Stiles se mâchouille la lèvre inférieure. « Je sais que je vais mieux en ce moment. Mais tu sais que si je commence à oublier des mots ou autre... »
« Il ne va pas être cool avec ça. », Derek acquiesce en hochant la tête.
« Je sais ce dans quoi je suis bon. », dit Stiles. « Et je ne laisse pas les gens m'avoir comme ça, habituellement. Mais, ce mec. Même si j'arrive à résoudre cette affaire, il va en prendre tout le crédit. Ça ne devrait pas m'atteindre. Tu sais, des fois j'ai l'impression qu'on m'a accordé trop de crédit par le passé alors peut-être que c'est une sorte de balance karmique. Mais pourquoi est-ce que ça doit être lui ? »
« Est-ce qu'il était méchant avec toi quand tu étais petit ? », demande Derek.
« Parfois. C'était surtout avec Scott, ce qui me dérangeait. Je me souviens avoir demandé pourquoi à papa, et il m'a répondu que des fois, les gens montrent leur amour à leurs enfants d'une manière différente. Maintenant que je suis plus vieux, je sais que ça veut dire qu'il ne pouvait pas m'expliquer pourquoi quand j'avais sept ans. Mais il était aussi un vrai enfoiré avec mon père, et je sais que mon père a les épaules pour supporter ça mais... »
« Mais tu protèges ton père, je sais. », répond Derek.
« Et maintenant, j'ai peur qu'Oncle P ne pète un câble à cause de lui. Je veux dire, je sais que c'est improbable qu'il tue vraiment le père de Scott, mais... eh bien, on s'inquiète de ça quand on commence à connaître Peter. »
« Je peux voir ça. », dit Derek en secouant la tête.
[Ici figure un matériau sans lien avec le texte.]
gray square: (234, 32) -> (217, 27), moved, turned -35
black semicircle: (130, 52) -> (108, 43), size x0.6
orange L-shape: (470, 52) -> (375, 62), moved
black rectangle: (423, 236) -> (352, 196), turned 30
Il repense à la manière de Peter d'avoir proposé de le tuer au petit déjeuner de la veille. « Mais je pense que Peter ne le fera pas si ton père ne veut pas. » Il y réfléchit une seconde. « Enfin, sauf s'il pense que McCall est un danger pour la meute. »
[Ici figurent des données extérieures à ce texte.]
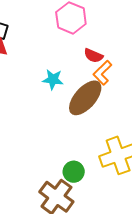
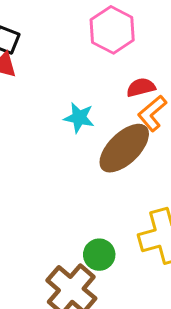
red semicircle: (93, 56) -> (141, 87), turned 138

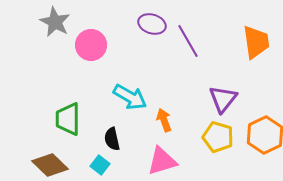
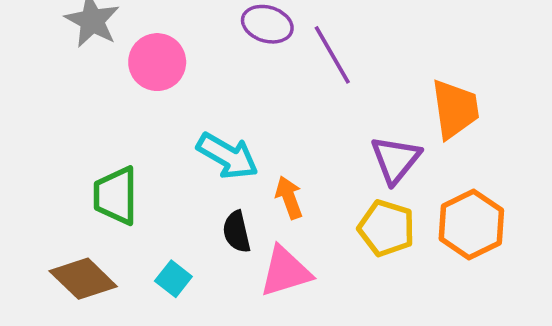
orange trapezoid: (256, 42) -> (455, 109), moved
black semicircle: (112, 139) -> (237, 232), moved

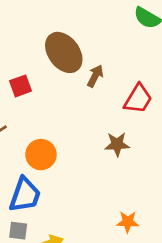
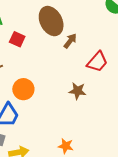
red square: (20, 86) -> (17, 39), turned 35
orange star: (128, 222) -> (66, 146), moved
« Avec un peu de chance, ça ne sera pas un problème, mais... » Stiles se passe une main sur le visage. « J'aimerais bien qu'il y ait un moyen de le surveiller. »
Derek lui jette un regard. « Peut-être que c'est le cas. Tu as dit qu'il a demandé à ton père de lui prêter un officier. »
« Ouais, mais je ne pense pas que mon père veuille lui donner quelqu'un. Le taux de criminalité est toujours plus élevé dans l'été. La chaleur, tous les gens qui ne vont plus à l'école, tout ça. En plus, en novembre c'est les élections pour sa position. Il a dix-huit points d'avance dans les sondages mais ça ne veut pas dire qu'il veut perdre son temps avec les conneries de McCall. »
« Je peux comprendre ça. » Derek se penche et caresse la nuque de Stiles avec son nez. « Je pourrais le faire. »
« Tu n'es pas un officier de police. »
« McCall ne le sait pas. », fait remarquer Derek. « Il ne m'a jamais rencontré. Fais-moi une fausse identité, fais en sorte que ton père se porte garant de moi et bam ! Tu as un homme à l'intérieur. »
« C'est la chose la plus sexy que tu m'aies jamais dite ! », dit Stiles. « Oh mon Dieu ! Toi en uniforme ? C'est la meilleure idée du monde ! »
Derek laisse échapper un petit rire. « Souviens-toi juste que si tu veux que je t'aide, il va falloir que tu me laisses partir de temps en temps. »
« De temps en temps. », acquiesce Stiles. « Allons te trouver un uniforme à ta taille, que je puisse te l'enlever. »
(1) Gaslighting : C'est de l'abus psychologique, le fait de manipuler mentalement quelqu'un et le faire douter de tout, jusqu'à ce qu'il ne puisse plus faire confiance à ses sens ou à ce qu'il pense.